The numbers: Existing-home sales ran at a seasonally adjusted annual 5.34 million rate in August, unchanged compared to July, the National Association of Realtors said Thursday.
What happened: After falling for four straight months, sales of previously-owned homes stabilized in August. Existing-home sales were 1.5% lower than a year ago. And although sales seem to have stagnated in 2018, in the year to date, they’re only 1.2% lower than the same period a year ago, the Realtors said.
The flat reading missed the MarketWatch consensus forecast of a 5.37 million rate.

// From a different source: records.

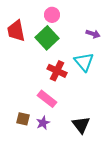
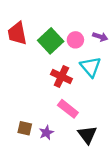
pink circle: (52, 15) -> (75, 40), moved
pink rectangle: (47, 99) -> (68, 109), moved

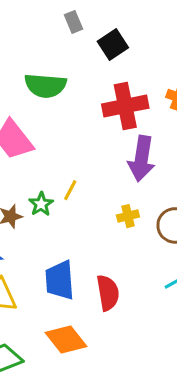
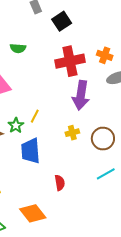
green semicircle: (45, 86) -> (18, 48), size x0.6
blue trapezoid: (60, 280) -> (31, 151), moved
red semicircle: (108, 293) -> (60, 183), size x0.7

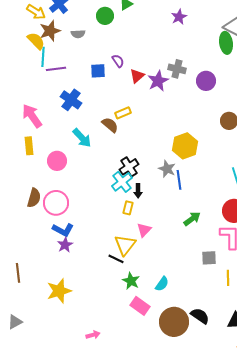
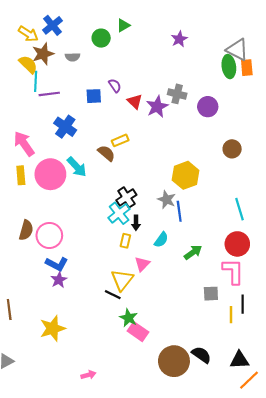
red triangle: (137, 76) -> (135, 101), turned -35
pink circle: (57, 161) -> (50, 174), moved, size x1.5
cyan semicircle: (162, 284) -> (161, 240), moved
pink rectangle: (140, 306) -> (138, 332), moved

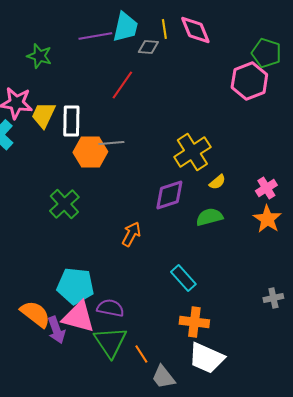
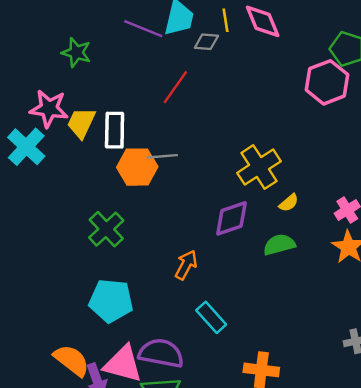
purple line: (95, 36) -> (143, 29), turned 32
cyan rectangle: (183, 278) -> (211, 317), moved
cyan pentagon: (75, 286) -> (111, 301), moved
purple semicircle: (110, 308) -> (161, 353), size x1.4

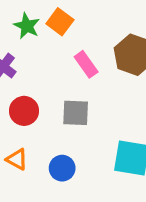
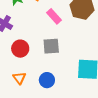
orange triangle: (17, 159) -> (19, 78), turned 32

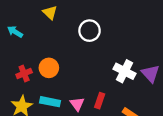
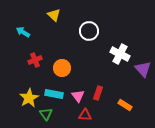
orange circle: (49, 68) -> (62, 68), moved
white cross: (125, 71) -> (120, 54), moved
red cross: (24, 73) -> (35, 60), moved

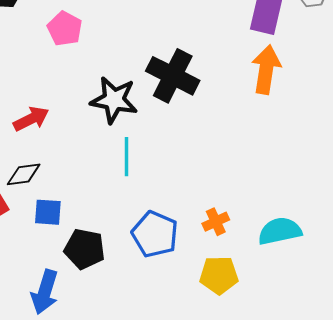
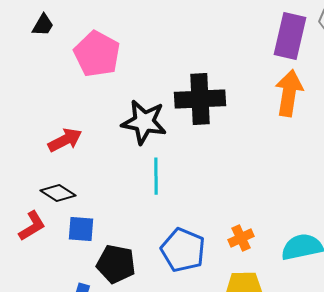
pink pentagon: (65, 29) -> (97, 54), size x1.4
black cross: (173, 76) -> (200, 99), turned -30
black diamond: (24, 174) -> (58, 193), turned 40

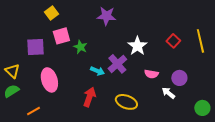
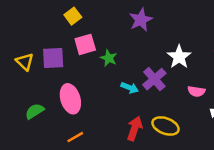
purple star: (106, 16) -> (141, 20), turned -30
yellow triangle: (12, 71) -> (25, 62), moved
green semicircle: (11, 91) -> (35, 111), moved
red arrow: (89, 97) -> (135, 128), moved
orange line: (33, 111) -> (75, 137), moved

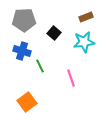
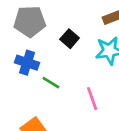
green line: (40, 66) -> (51, 83), turned -32

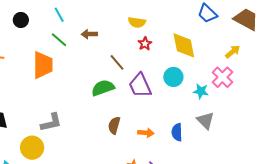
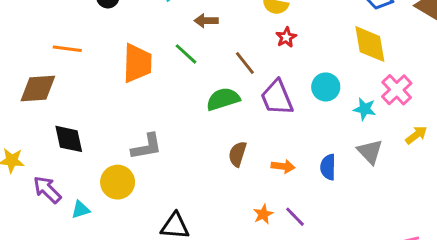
green line: (59, 40) -> (186, 54), moved
yellow diamond: (184, 45) -> (370, 44), moved
yellow arrow: (233, 52) -> (416, 135), moved

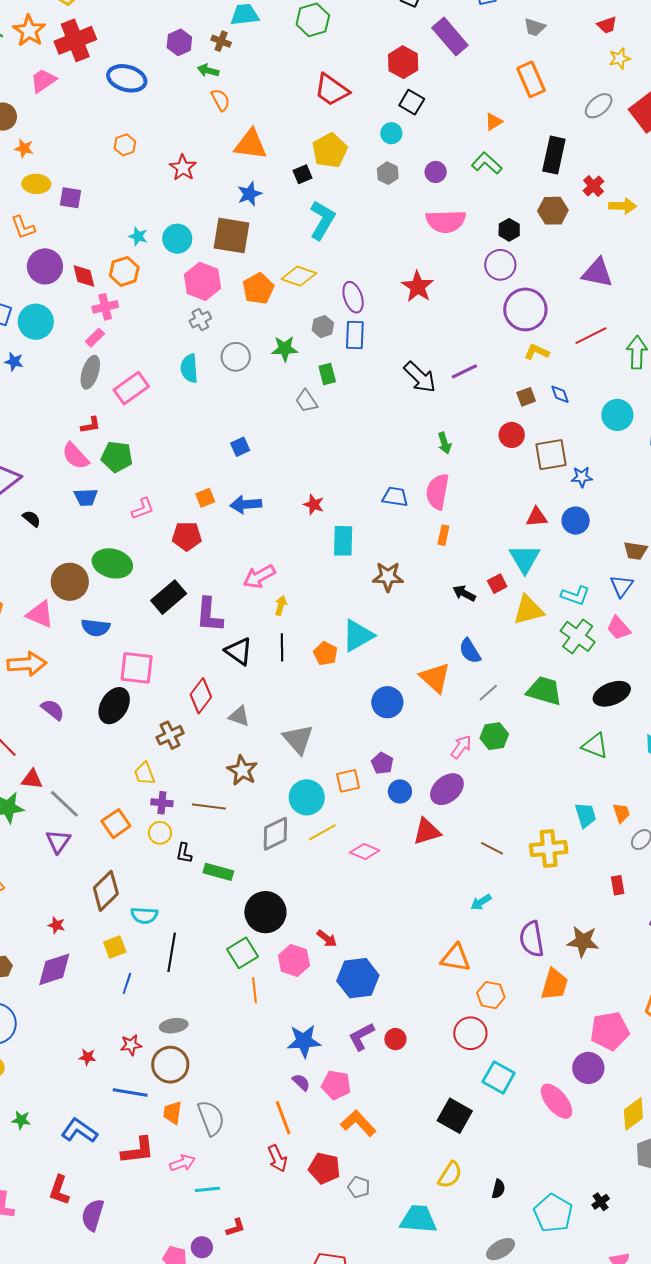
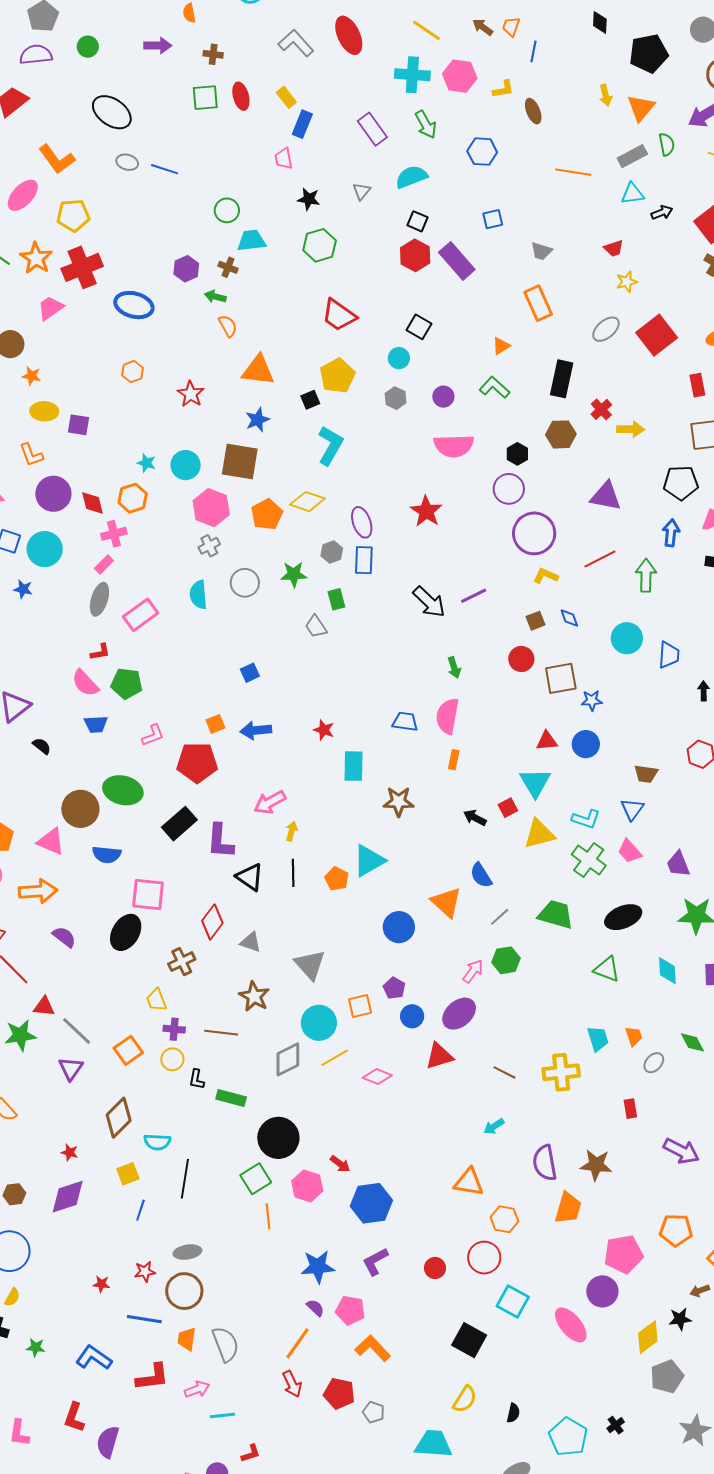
red hexagon: (403, 62) -> (415, 255), moved
red pentagon: (187, 536) -> (197, 763), size x1.4
red circle: (395, 1039) -> (435, 1268), moved
orange line: (283, 1118) -> (298, 1343), turned 56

Sales surged 7.6% in the Northeast, the smallest region surveyed, but decreased 0.4% in the South. In the Midwest, they rose 2.4%, while in the West, the priciest area, they slumped 5.9%
Big picture: The housing market seems to be wobbling toward some equilibrium. “Prices are still rising, rising, rising,” said NAR Chief Economist Lawrence Yun, but at a slightly slower pace, he stressed.
Buyer reluctance may have helped inventory notch its first increase in nearly three years, rising 2.7% compared to a year ago, while price gains moderated to a 4.6% yearly increase. It was the fourth month of sub-5% yearly price growth, and left the national median price at $264,800. At the current pace of sales, it would take 4.3 months to exhaust available supply.
Read: Home Depot’s strong quarter is no accident — Americans can’t buy new homes, so they’re fixing up the ones they’ve got
What they’re saying: “We welcome increased inventory,” Yun said. He characterized the August results as “steady” but noted that the 4.6% annual gain in prices still outpaced wages.
Market reaction: The 10-year Treasury yield TMUBMUSD10Y, +0.15% was up slightly in morning trading, hovering near recent highs. U.S. stocks DJIA, +0.89% held onto strong gains after the housing data was released.